PROBLEM REQUIREMENTS:
Read through the data and report every line in which the word "step" occurs.

-*-*-

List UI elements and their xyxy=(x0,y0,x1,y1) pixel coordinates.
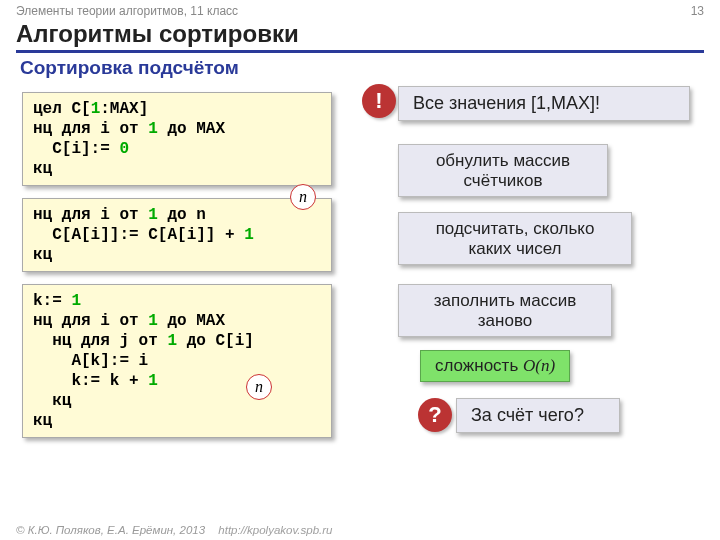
num: 1 xyxy=(148,120,158,138)
complexity-label: сложность xyxy=(435,356,523,375)
code-text: C[A[i]]:= C[A[i]] + xyxy=(33,226,244,244)
kw: нц для i от xyxy=(33,312,148,330)
content-area: цел C[1:MAX] нц для i от 1 до MAX C[i]:=… xyxy=(0,92,720,502)
code-text: C[i]:= xyxy=(33,140,119,158)
note-range: Все значения [1,MAX]! xyxy=(398,86,690,121)
kw: до C[i] xyxy=(177,332,254,350)
num: 1 xyxy=(148,372,158,390)
question-badge: ? xyxy=(418,398,452,432)
kw: кц xyxy=(33,412,52,430)
num: 1 xyxy=(91,100,101,118)
kw: до n xyxy=(158,206,206,224)
code-text: k:= k + xyxy=(33,372,148,390)
code-text: k:= xyxy=(33,292,71,310)
exclaim-badge: ! xyxy=(362,84,396,118)
n-badge-1: n xyxy=(290,184,316,210)
n-badge-2: n xyxy=(246,374,272,400)
title-rule xyxy=(16,50,704,53)
note-count: подсчитать, сколько каких чисел xyxy=(398,212,632,265)
num: 0 xyxy=(119,140,129,158)
kw: нц для i от xyxy=(33,120,148,138)
code-block-2: нц для i от 1 до n C[A[i]]:= C[A[i]] + 1… xyxy=(22,198,332,272)
num: 1 xyxy=(244,226,254,244)
kw: кц xyxy=(33,246,52,264)
note-complexity: сложность O(n) xyxy=(420,350,570,382)
num: 1 xyxy=(71,292,81,310)
copyright: © К.Ю. Поляков, Е.А. Ерёмин, 2013 xyxy=(16,524,205,536)
kw: нц для j от xyxy=(33,332,167,350)
kw: до MAX xyxy=(158,312,225,330)
subtitle: Сортировка подсчётом xyxy=(0,55,720,83)
note-fill: заполнить массив заново xyxy=(398,284,612,337)
code-block-3: k:= 1 нц для i от 1 до MAX нц для j от 1… xyxy=(22,284,332,438)
num: 1 xyxy=(148,206,158,224)
kw: нц для i от xyxy=(33,206,148,224)
code-text: A[k]:= i xyxy=(33,352,148,370)
note-why: За счёт чего? xyxy=(456,398,620,433)
footer-url: http://kpolyakov.spb.ru xyxy=(218,524,332,536)
course-label: Элементы теории алгоритмов, 11 класс xyxy=(16,4,238,18)
code-text: :MAX] xyxy=(100,100,148,118)
kw: кц xyxy=(33,160,52,178)
footer: © К.Ю. Поляков, Е.А. Ерёмин, 2013 http:/… xyxy=(16,524,333,536)
num: 1 xyxy=(148,312,158,330)
code-block-1: цел C[1:MAX] нц для i от 1 до MAX C[i]:=… xyxy=(22,92,332,186)
code-text: C[ xyxy=(62,100,91,118)
kw: до MAX xyxy=(158,120,225,138)
num: 1 xyxy=(167,332,177,350)
kw: цел xyxy=(33,100,62,118)
header-bar: Элементы теории алгоритмов, 11 класс 13 xyxy=(0,0,720,20)
note-zero: обнулить массив счётчиков xyxy=(398,144,608,197)
complexity-O: O xyxy=(523,356,535,375)
page-number: 13 xyxy=(691,4,704,18)
complexity-n: (n) xyxy=(535,356,555,375)
page-title: Алгоритмы сортировки xyxy=(0,20,720,50)
kw: кц xyxy=(33,392,71,410)
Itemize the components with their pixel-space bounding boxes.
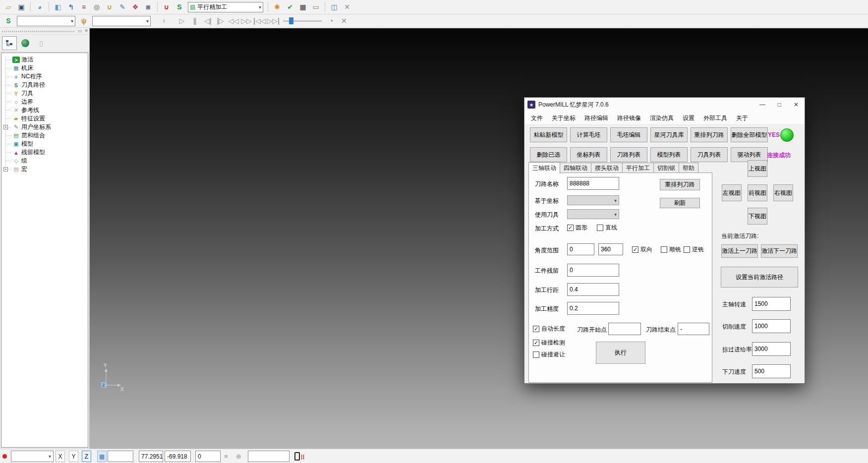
clipboard-icon[interactable]: ||: [294, 451, 305, 462]
coord-x-field[interactable]: 77.2951: [139, 451, 163, 462]
tab-四轴联动[interactable]: 四轴联动: [560, 163, 591, 173]
calculator-icon[interactable]: ▦: [297, 1, 309, 12]
conventional-checkbox[interactable]: [684, 246, 690, 253]
tool-dropdown[interactable]: ▾: [567, 209, 619, 219]
tool-create-icon[interactable]: ◎: [91, 1, 103, 12]
tab-帮助[interactable]: 帮助: [679, 163, 698, 173]
nc-program-icon[interactable]: ≡: [78, 1, 90, 12]
feature-set-icon[interactable]: ◙: [142, 1, 154, 12]
dialog-button-刀具列表[interactable]: 刀具列表: [691, 147, 728, 162]
speed-field-input-1[interactable]: [752, 319, 791, 333]
bidirectional-checkbox[interactable]: ✓: [632, 246, 638, 253]
tree-item-stock-models[interactable]: ▲残留模型: [1, 148, 88, 157]
viewport[interactable]: Y X Z ★ PowerMILL 忆梦星河 7.0.6 — □ ✕ 文件关于坐…: [90, 28, 868, 449]
speed-field-input-2[interactable]: [752, 342, 791, 356]
coord-dropdown[interactable]: ▾: [567, 195, 619, 205]
step-back-icon[interactable]: ◁|: [202, 15, 214, 26]
points-icon[interactable]: ❖: [129, 1, 141, 12]
reorder-toolpaths-button[interactable]: 重排列刀路: [660, 179, 700, 190]
minimize-button[interactable]: —: [754, 98, 771, 112]
tool-pair-icon[interactable]: ◫: [328, 1, 340, 12]
tree-item-nc-programs[interactable]: ≡NC程序: [1, 72, 88, 81]
dialog-button-坐标列表[interactable]: 坐标列表: [570, 147, 607, 162]
tree-item-macros[interactable]: +▤宏: [1, 165, 88, 174]
tree-item-workplanes[interactable]: +✎用户坐标系: [1, 123, 88, 131]
tab-平行加工[interactable]: 平行加工: [623, 163, 654, 173]
tree-item-models[interactable]: ▣模型: [1, 140, 88, 148]
axis-y-button[interactable]: Y: [69, 451, 78, 462]
panel-grip[interactable]: ▭ ✕: [0, 28, 89, 35]
speed-field-input-3[interactable]: [752, 364, 791, 378]
play-icon[interactable]: ▷: [176, 15, 188, 26]
menu-关于[interactable]: 关于: [732, 113, 752, 123]
execute-button[interactable]: 执行: [596, 342, 645, 364]
climb-checkbox[interactable]: [661, 246, 667, 253]
stock-input[interactable]: [567, 264, 619, 277]
picker-icon[interactable]: ⊕: [236, 451, 241, 462]
dialog-button-重排列刀路[interactable]: 重排列刀路: [691, 127, 728, 142]
axis-x-button[interactable]: X: [56, 451, 65, 462]
measure-icon[interactable]: ▭: [310, 1, 322, 12]
menu-路径镜像[interactable]: 路径镜像: [613, 113, 645, 123]
auto-length-checkbox[interactable]: ✓: [533, 326, 539, 332]
tree-item-patterns[interactable]: ✕参考线: [1, 106, 88, 115]
slider-handle[interactable]: [289, 17, 293, 24]
pause-icon[interactable]: ∥: [189, 15, 201, 26]
explorer-globe-tab[interactable]: [18, 36, 33, 50]
tree-item-feature-sets[interactable]: ▰特征设置: [1, 115, 88, 123]
activate-prev-toolpath-button[interactable]: 激活上一刀路: [721, 244, 758, 258]
rewind-icon[interactable]: ◁◁: [228, 15, 239, 26]
menu-路径编辑[interactable]: 路径编辑: [580, 113, 613, 123]
dialog-button-星河刀具库[interactable]: 星河刀具库: [650, 127, 688, 142]
close-toolbar-icon[interactable]: ✕: [341, 1, 353, 12]
grid-size-field[interactable]: [108, 451, 133, 462]
menu-外部工具[interactable]: 外部工具: [699, 113, 732, 123]
collision-check-checkbox[interactable]: ✓: [533, 340, 539, 346]
dialog-button-计算毛坯[interactable]: 计算毛坯: [570, 127, 607, 142]
maximize-button[interactable]: □: [771, 98, 788, 112]
verify-icon[interactable]: ✔: [284, 1, 296, 12]
tree-item-groups[interactable]: ◇组: [1, 157, 88, 165]
step-forward-icon[interactable]: |▷: [215, 15, 227, 26]
clock-icon[interactable]: ◔: [325, 15, 337, 26]
block-icon[interactable]: ◧: [52, 1, 64, 12]
coord-y-field[interactable]: -69.918: [165, 451, 191, 462]
menu-文件[interactable]: 文件: [526, 113, 547, 123]
dialog-button-模型列表[interactable]: 模型列表: [650, 147, 688, 162]
menu-关于坐标[interactable]: 关于坐标: [547, 113, 580, 123]
dialog-button-刀路列表[interactable]: 刀路列表: [610, 147, 647, 162]
strategy-dropdown[interactable]: ▤平行精加工▾: [188, 2, 263, 12]
tab-切割锯[interactable]: 切割锯: [654, 163, 679, 173]
toolpath-name-input[interactable]: [567, 177, 619, 190]
explorer-tree-tab[interactable]: [2, 36, 17, 50]
close-toolbar-icon[interactable]: ✕: [338, 15, 350, 26]
activate-next-toolpath-button[interactable]: 激活下一刀路: [761, 244, 798, 258]
view-right-button[interactable]: 右视图: [773, 184, 793, 201]
dialog-button-粘贴新模型[interactable]: 粘贴新模型: [530, 127, 567, 142]
view-front-button[interactable]: 前视图: [748, 184, 767, 201]
simulation-speed-slider[interactable]: [283, 17, 322, 25]
expand-plus-icon[interactable]: +: [3, 167, 8, 172]
save-project-icon[interactable]: ▣: [15, 1, 27, 12]
start-point-input[interactable]: [608, 323, 641, 335]
grid-snap-button[interactable]: ▦: [97, 451, 107, 462]
angle-from-input[interactable]: [567, 243, 594, 255]
toolpath-select-dropdown[interactable]: ▾: [17, 16, 75, 26]
open-project-icon[interactable]: ▱: [2, 1, 14, 12]
explorer-trash-tab[interactable]: ▯: [34, 36, 49, 50]
tree-item-machine[interactable]: ▦机床: [1, 64, 88, 72]
dialog-titlebar[interactable]: ★ PowerMILL 忆梦星河 7.0.6 — □ ✕: [524, 98, 805, 112]
tab-三轴联动[interactable]: 三轴联动: [528, 162, 560, 174]
boundary-icon[interactable]: ∪: [104, 1, 116, 12]
tool-select-icon[interactable]: ψ: [78, 15, 90, 26]
tree-item-tools[interactable]: Y刀具: [1, 89, 88, 98]
shaded-view-icon[interactable]: ◕: [34, 1, 46, 12]
view-left-button[interactable]: 左视图: [722, 184, 742, 201]
menu-设置[interactable]: 设置: [678, 113, 699, 123]
tool-select-dropdown[interactable]: ▾: [92, 16, 151, 26]
view-bottom-button[interactable]: 下视图: [748, 208, 767, 225]
collision-avoid-checkbox[interactable]: [533, 351, 539, 358]
float-panel-icon[interactable]: ▭: [77, 28, 82, 33]
expand-plus-icon[interactable]: +: [3, 125, 8, 129]
go-start-icon[interactable]: |◁◁: [253, 15, 266, 26]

-*-*-

RESULT OF THIS EXERCISE:
step-back-icon[interactable]: ◁|: [202, 15, 214, 26]
step-forward-icon[interactable]: |▷: [215, 15, 227, 26]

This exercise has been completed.